Colombia’s FARC rebels said Friday that they will suspend their campaign for the first elections since the group’s demobilization last year.
According to the guerrillas, they need better security guarantees after multiple of their campaign events were suspended amid fierce protests.
Campaign workers in several cities have received death threats, according to the FARC. Campaign rallies throughout Colombia were canceled after angry mobs threw bottles and rocks at former guerrilla leaders.
The FARC will take legal steps against the hard-right Democratic Center party that “sponsored” and “promoted” the “violent manifestations,” according to the former guerrillas.
The political party of former President Alvaro Uribe has opposed the peace process with the former guerrillas that seeks to end armed conflict and political violence that has battered Colombia for more than half a century.
“The right to protest cannot be used as an argument to justify acts or behavior deemed criminal by the Colombian justice system,” the former guerrillas said.

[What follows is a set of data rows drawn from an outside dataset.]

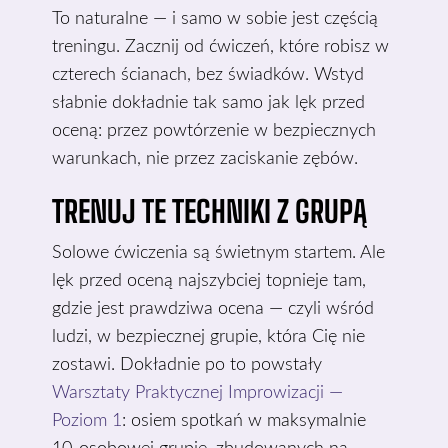
To naturalne — i samo w sobie jest częścią
treningu. Zacznij od ćwiczeń, które robisz w
czterech ścianach, bez świadków. Wstyd
słabnie dokładnie tak samo jak lęk przed
oceną: przez powtórzenie w bezpiecznych
warunkach, nie przez zaciskanie zębów.
TRENUJ TE TECHNIKI Z GRUPĄ
Solowe ćwiczenia są świetnym startem. Ale
lęk przed oceną najszybciej topnieje tam,
gdzie jest prawdziwa ocena — czyli wśród
ludzi, w bezpiecznej grupie, która Cię nie
zostawi. Dokładnie po to powstały
Warsztaty Praktycznej Improwizacji —
Poziom 1
: osiem spotkań w maksymalnie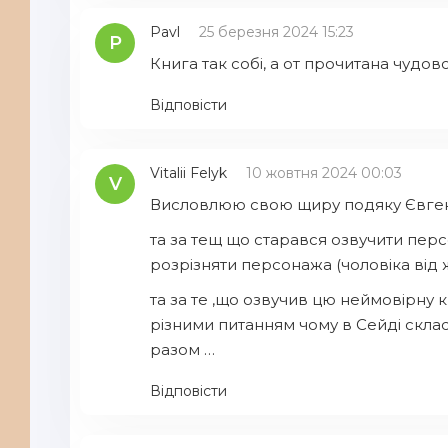
Pavl
25 березня 2024 15:23
P
Книга так собі, а от прочитана чудово
Відповісти
Vitalii Felyk
10 жовтня 2024 00:03
V
Висловлюю свою щиру подяку Євгену П.
та за тещ що старався озвучити пер
розрізняти персонажа (чоловіка від 
та за те ,що озвучив цю неймовірну к
різними питанням чому в Сейді скла
разом …
Відповісти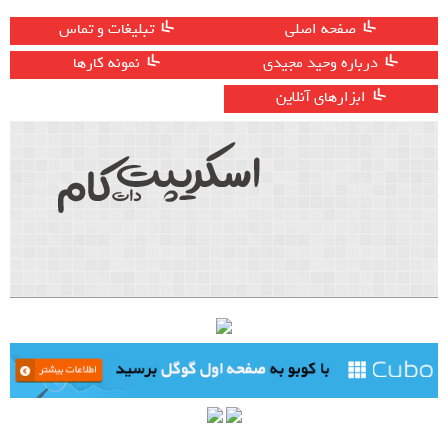
صفحه اصلی
تبلیغات و تماس
درباره وحید مجیدی
نمونه کارها
ابزارهای آنلاین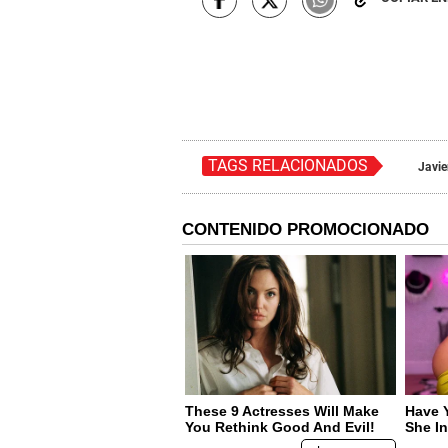
TAGS RELACIONADOS
Javie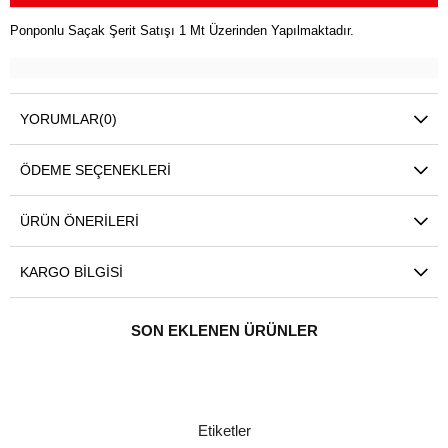
Ponponlu Saçak Şerit Satışı 1 Mt Üzerinden Yapılmaktadır.
YORUMLAR
(0)
ÖDEME SEÇENEKLERI
ÜRÜN ÖNERILERI
KARGO BILGISI
SON EKLENEN ÜRÜNLER
Etiketler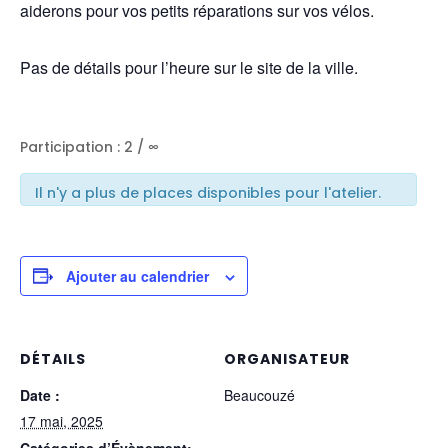
aiderons pour vos petits réparations sur vos vélos.
Pas de détails pour l’heure sur le site de la ville.
Participation : 2 / ∞
Il n'y a plus de places disponibles pour l'atelier.
Ajouter au calendrier
DÉTAILS
ORGANISATEUR
Date :
Beaucouzé
17 mai, 2025
Catégories d’Évènement: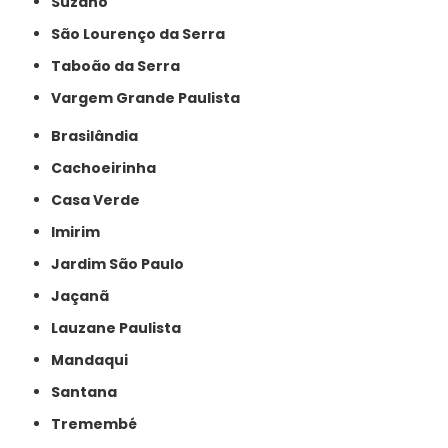
Suzano
São Lourenço da Serra
Taboão da Serra
Vargem Grande Paulista
Brasilândia
Cachoeirinha
Casa Verde
Imirim
Jardim São Paulo
Jaçanã
Lauzane Paulista
Mandaqui
Santana
Tremembé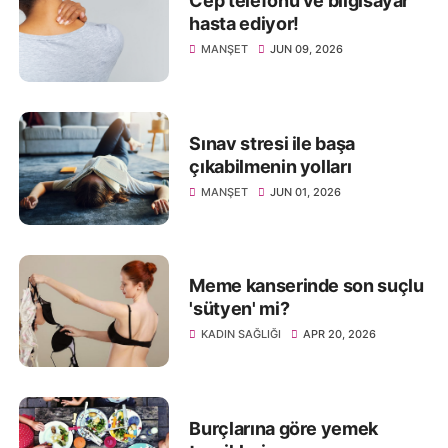
Cep telefonu ve bilgisayar
hasta ediyor!
MANŞET
JUN 09, 2026
Sınav stresi ile başa
çıkabilmenin yolları
MANŞET
JUN 01, 2026
Meme kanserinde son suçlu
'sütyen' mi?
KADIN SAĞLIĞI
APR 20, 2026
Burçlarına göre yemek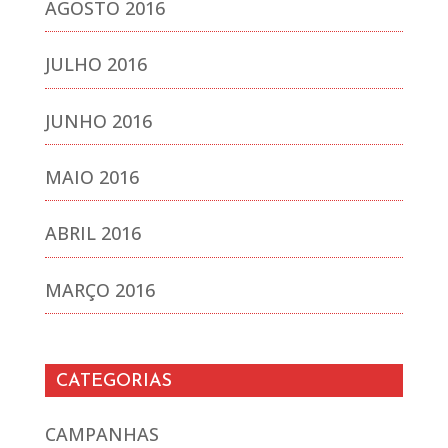
AGOSTO 2016
JULHO 2016
JUNHO 2016
MAIO 2016
ABRIL 2016
MARÇO 2016
CATEGORIAS
CAMPANHAS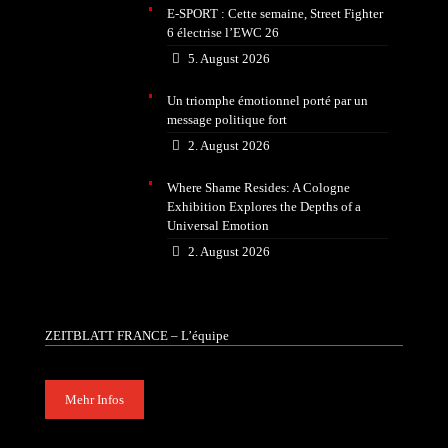
E-SPORT : Cette semaine, Street Fighter
6 électrise l’EWC 26
5. August 2026
Un triomphe émotionnel porté par un
message politique fort
2. August 2026
Where Shame Resides: A Cologne
Exhibition Explores the Depths of a
Universal Emotion
2. August 2026
ZEITBLATT FRANCE – L’équipe
Mehr Infos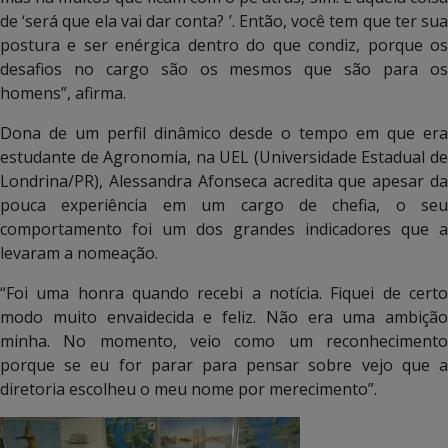
de ‘será que ela vai dar conta? ’. Então, você tem que ter sua
postura e ser enérgica dentro do que condiz, porque os
desafios no cargo são os mesmos que são para os
homens”, afirma.
Dona de um perfil dinâmico desde o tempo em que era
estudante de Agronomia, na UEL (Universidade Estadual de
Londrina/PR), Alessandra Afonseca acredita que apesar da
pouca experiência em um cargo de chefia, o seu
comportamento foi um dos grandes indicadores que a
levaram a nomeação.
“Foi uma honra quando recebi a notícia. Fiquei de certo
modo muito envaidecida e feliz. Não era uma ambição
minha. No momento, veio como um reconhecimento
porque se eu for parar para pensar sobre vejo que a
diretoria escolheu o meu nome por merecimento”.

We call on all political parties and movements … to agree on the rules of fair play for the current electoral campaign, where arguments, ideas and proposals prevail over verbal aggression and physical violence.
FARC
The FARC called on its own supporters, many of whom were in arms until last year, “not to be provoked” and “maintain calm.”
The former guerrillas were guaranteed 10 congressional seats as part of a 2016 peace deal with the government, but can obtain more seats through regular votes.
Their political participation was the guerrillas’ main demands to agree to demobilize.
A transitional justice tribunal will being hearings later this year in an attempt to seek justice for the millions of victims left by the armed conflict that began in 1964.
Colombia’s political history has been plagued by partisan violence, initially between liberals and conservatives and later between the country’s ruling class and the communist rebels.